The FDA actually puts a food item — like a bag of cookies or a pint of ice cream — in front of a lot of randomly selected people and watches how much they consume. They then take those measurements and use them to determine servings per container.
You might also note that much of the information on food labels today is listed in “grams,” which can be confusing. Many people know grams are a measurement of weight, but they may not know just how much a gram weighs.

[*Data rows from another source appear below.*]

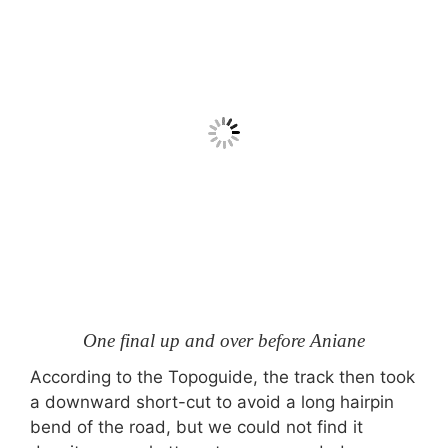
One final up and over before Aniane
According to the Topoguide, the track then took
a downward short-cut to avoid a long hairpin
bend of the road, but we could not find it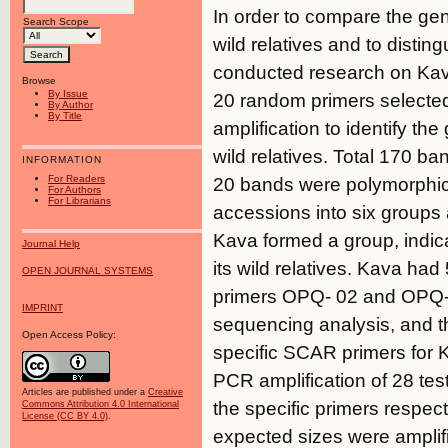
In order to compare the ge
Search Scope
wild relatives and to distin
conducted research on Ka
Browse
By Issue
20 random primers selecte
By Author
By Title
amplification to identify th
wild relatives. Total 170 b
INFORMATION
For Readers
20 bands were polymorphic 
For Authors
For Librarians
accessions into six groups a
Kava formed a group, indica
Journal Help
its wild relatives. Kava ha
OPEN JOURNAL SYSTEMS
primers OPQ- 02 and OPQ-03
IMPRINT
sequencing analysis, and t
Open Access Policy:
specific SCAR primers for 
PCR amplification of 28 tes
Articles are published under a
Creative
the specific primers respec
Commons Attribution 4.0 International
License (CC BY 4.0)
.
expected sizes were amplifi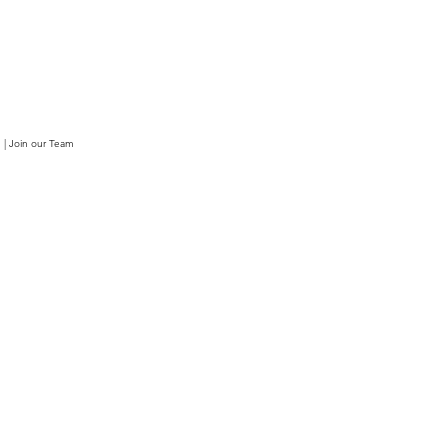
|
Join our Team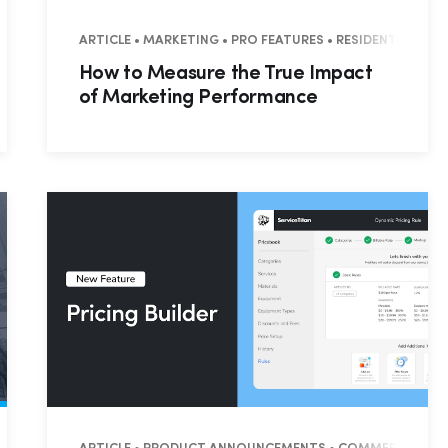
RESIDENTIAL • COMMERCIAL
ARTICLE • MARKETING • PRO FEATURES • RESIDENTIAL • 
How to Measure the True Impact
of Marketing Performance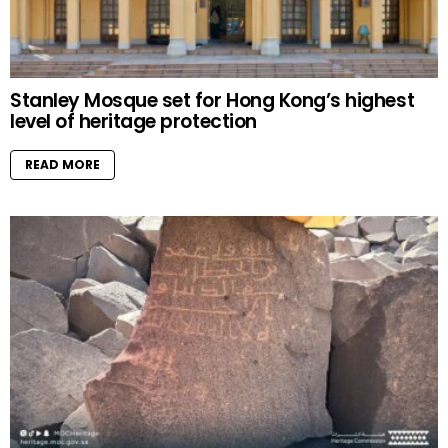
Stanley Mosque set for Hong Kong’s highest
level of heritage protection
READ MORE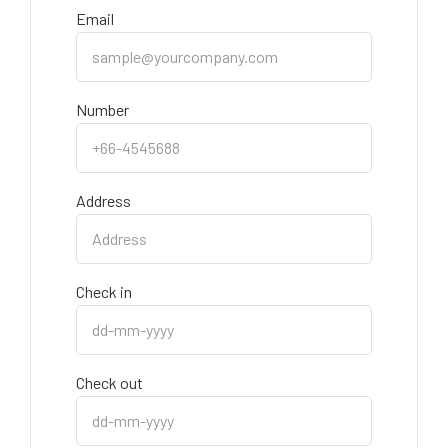
Email
Number
Address
Check in
Check out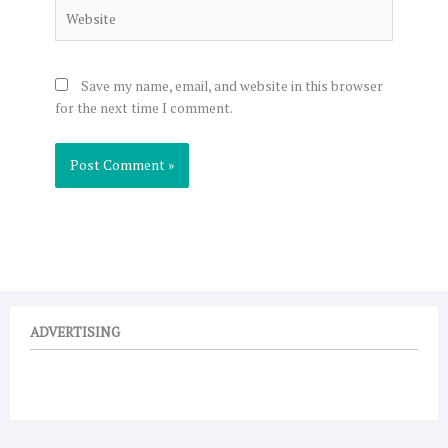
Website
Save my name, email, and website in this browser
for the next time I comment.
ADVERTISING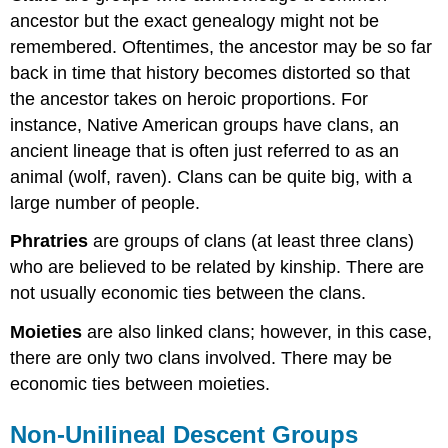
ancestor but the exact genealogy might not be
remembered. Oftentimes, the ancestor may be so far
back in time that history becomes distorted so that
the ancestor takes on heroic proportions. For
instance, Native American groups have clans, an
ancient lineage that is often just referred to as an
animal (wolf, raven). Clans can be quite big, with a
large number of people.
Phratries
are groups of clans (at least three clans)
who are believed to be related by kinship. There are
not usually economic ties between the clans.
Moieties
are also linked clans; however, in this case,
there are only two clans involved. There may be
economic ties between moieties.
Non-Unilineal Descent Groups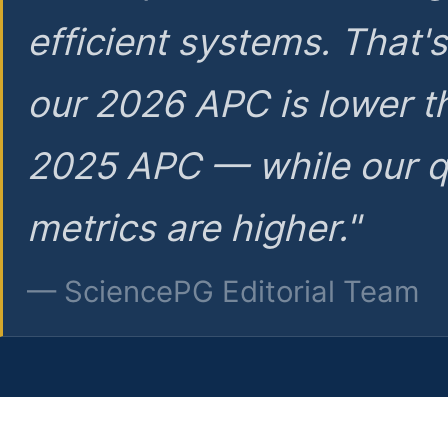
efficient systems. That'
our 2026 APC is lower t
2025 APC — while our q
metrics are higher."
— SciencePG Editorial Team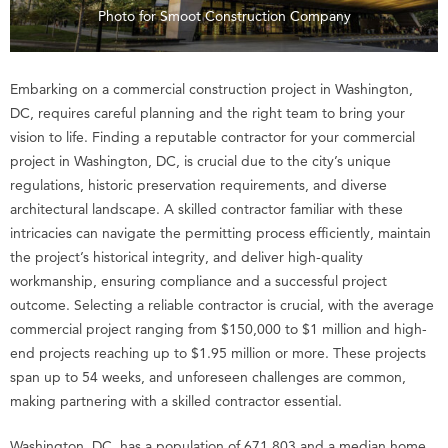
Photo for Smoot Construction Company
Embarking on a commercial construction project in Washington,
DC, requires careful planning and the right team to bring your
vision to life. Finding a reputable contractor for your commercial
project in Washington, DC, is crucial due to the city’s unique
regulations, historic preservation requirements, and diverse
architectural landscape. A skilled contractor familiar with these
intricacies can navigate the permitting process efficiently, maintain
the project’s historical integrity, and deliver high-quality
workmanship, ensuring compliance and a successful project
outcome. Selecting a reliable contractor is crucial, with the average
commercial project ranging from $150,000 to $1 million and high-
end projects reaching up to $1.95 million or more. These projects
span up to 54 weeks, and unforeseen challenges are common,
making partnering with a skilled contractor essential.
Washington, DC, has a population of 671,803 and a median home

Nevertheless, serving sizes may still be listed in grams. Because of the confusion this can cause, the FDA is working to make this section of the label easier to understand. Although the serving size may be given in grams, more often the information will look something like this:
- Servings Per Container About 8
- Serving Size 1 Slice
- Serving Size 1 Cup; Servings Per Container 2
Let’s see the process in action:
- A package containing 10 cookies – which are referred to as “pieces” using FDA lingo – is placed in front of 100 people.
- The entire package has 400 grams.
- This means each cookie is 40 grams (400 ÷ 10 = 40).
- Each person consumes on average two cookies per package, totaling 80 grams.
- This means the serving size for this package of cookies is two pieces, and the label should read: Serving Size Per Package 2 Cookies. It may also state “80 grams.”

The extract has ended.